27 août 2010

Départ pour Tabatinga

Le bateau pour Tabatinga passe normalement devant la ville. Comme le rio est assez sec, il arrive par un autre bras du fleuve. Nous avions prévu de l'aborder avec un petit canot et de monter à bord en marche.
Evidemment, on pourrait aller l'attendre juste en face, à la sortie du bras de rivière par lequel il va arriver et l'aborder là.
Mais cette logique échappe à notre pilote qui préfère attendre de voir le bateau passer pour commencer à faire le plein, palabrer inutilement et finalement se lancer moteur à fond à la poursuite du bateau pendant 30 minutes.
Je me suis méfié de ce type dès le début, malheureusement il semble avoir un accord avec les villageois pour le monopole de cette activité. Après nous avoir posé un lapin à 6h du matin, il attendra que le bateau soit en train de passer devant nous pour essayer de nous vendre la traversée 100 réaux.
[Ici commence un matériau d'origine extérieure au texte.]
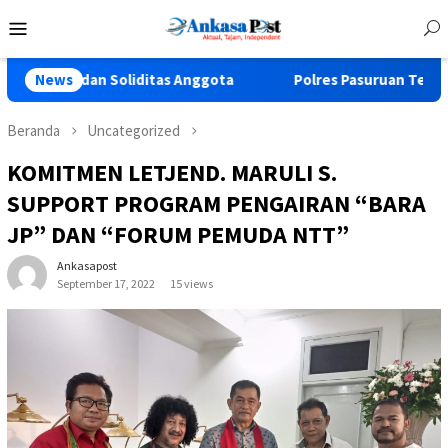
Loncat
Menu
ke
Mobile
konten
n Soliditas Anggota
News
Polres Pasuruan Tegaskan Penangana
Beranda
Uncategorized
KOMITMEN LETJEND. MARULI S.
SUPPORT PROGRAM PENGAIRAN “BARA
JP” DAN “FORUM PEMUDA NTT”
Ankasapost
September 17, 2022
15 views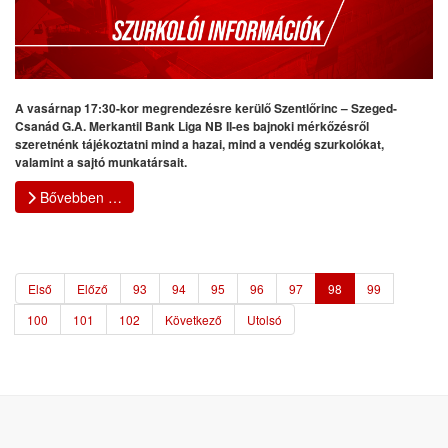
A vasárnap 17:30-kor megrendezésre kerülő Szentlőrinc – Szeged-
Csanád G.A. Merkantil Bank Liga NB II-es bajnoki mérkőzésről
szeretnénk tájékoztatni mind a hazai, mind a vendég szurkolókat,
valamint a sajtó munkatársait.
Bővebben …
Első
Előző
93
94
95
96
97
98
99
100
101
102
Következő
Utolsó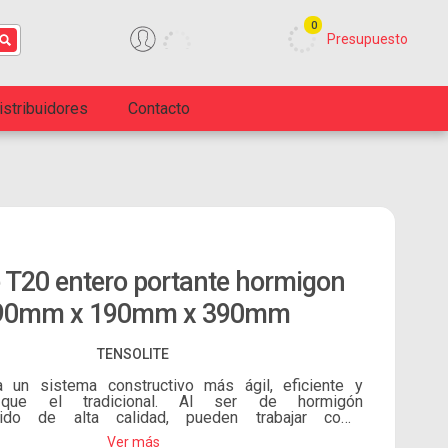
0
Presupuesto
istribuidores
Contacto
 T20 entero portante hormigon
90mm x 190mm x 390mm
TENSOLITE
 un sistema constructivo más ágil, eficiente y
que el tradicional. Al ser de hormigón
mido de alta calidad, pueden trabajar como
erdidos para construir columnas y vigas en su
Ver más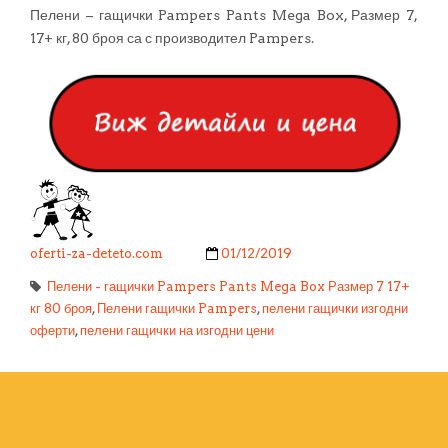
Пелени – гащички Pampers Pants Mega Box, Размер 7,
17+ кг, 80 броя са с производител Pampers.
oferti-za-deteto.com
01/12/2019
Пелени - гащички Pampers Pants Mega Box Размер 7 17+
кг 80 броя
,
Пелени гащички Pampers
,
пелени гащички изгодни
оферти
,
пелени гащички на изгодни цени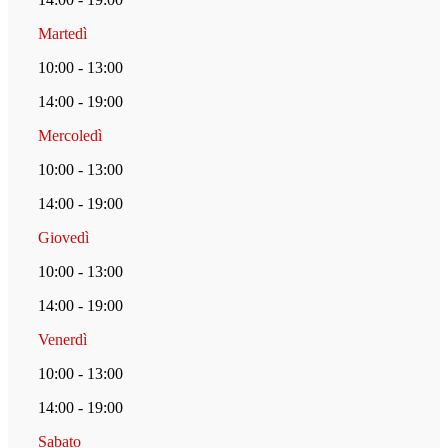
Martedì
10:00 - 13:00
14:00 - 19:00
Mercoledì
10:00 - 13:00
14:00 - 19:00
Giovedì
10:00 - 13:00
14:00 - 19:00
Venerdì
10:00 - 13:00
14:00 - 19:00
Sabato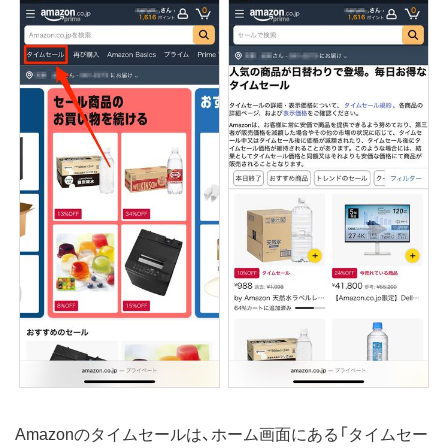
Amazonのタイムセールは、ホーム画面にある「タイムセー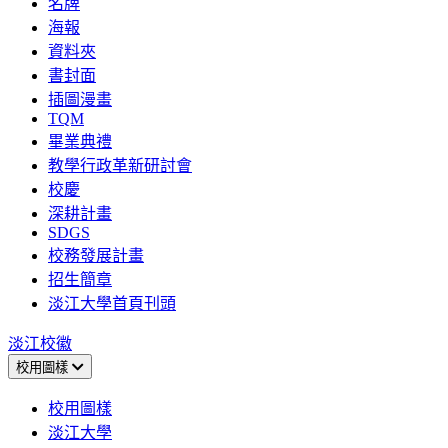
名牌
海報
資料夾
書封面
插圖漫畫
TQM
畢業典禮
教學行政革新研討會
校慶
深耕計畫
SDGS
校務發展計畫
招生簡章
淡江大學首頁刊頭
淡江校徽
校用圖樣
校用圖樣
淡江大學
C'est sûr qu'après 3 interminables jours d'attente on n'a pas envie de laisser passer ce bateau qui ne passe que deux fois par semaine. La pression est bien réelle car le bateau est en train de partir sous nos yeux. Mais nous ne cédons pas et décidons de décharger nos bagages de son bateau en signe de refus de cette arnaque. C'est alors qu'il fait mine de céder, et nous partons !
Mais ce n'est pas terminé et, arrivés en vue du bateau, il recommence à négocier et fait mine de faire demi-tour. Nous continuons à bluffer, comme si nous étions près à rentrer et rater ce bateau. A ce moment la partie est gagnée pour nous car étant donné qu'il a déjà engagé ses dépenses (carburant aller, et donc également pour le retour) il est obligé de céder. Je lui dis que s'il nous ramène à Alvarães, j'appelle la police touristique. Finalement pour 20 réaux nous montons à bord du "Sagrado coracao de Jesus".

Enfin, en 3 jours nous atteindrons Tabatinga, la triple frontière.
Mais ce n'est pas fini car on nous demande cette fois 240 réaux pour une traversée de 3 jours. Jusqu'à présent, pour la même durée et la même distance nous avons payé la moitié ! Du coup je n'ai même pas assez de réaux. En négociant je fais péniblement descendre le prix à 220. D'habitude pour un tarif officiel de 120 nous payions 80 !
Mais le "Lonely planet" confirme ce qu'un passager nous dit avoir payé depuis Manaus : 340 réaux ! La raison invoquée pour ce prix : un itinéraire moins fréquenté et des courants beaucoup plus forts, ce qui est vrai.
Finalement je paye 300 pour deux et nous convenons de lui payer à l'arrivée dans 3 jours les 140 restants.

Ce bateau est plus grand et mieux équipé que les précédents. Il y a 4 rangées de hamacs au lieu de 3 et cette fois comme nous arrivons les derniers, nous serons au milieu.
Comble du luxe, les toilettes sont séparées des douches par une petite cloison. Les lavabos sont équipés de papier pour se sécher les mains ! Nous n'étions plus habitués à tant de luxe !!
Un grand réfectoire permet de faire manger tout le monde en 2 services, du coup on peut prendre son temps pour manger. Un jus de fruit est même servi avec le déjeuner ! Par contre, si sur le premier bateau nous avions appris à manger vite pour laisser du temps aux autres, là nous apprenons à nous servir vite, très vite pour avoir à manger.
Notre forêt de hamacs est équipée de TV qui beugleront toute la journée, du matin jusqu'au soir juste au dessus de nos têtes.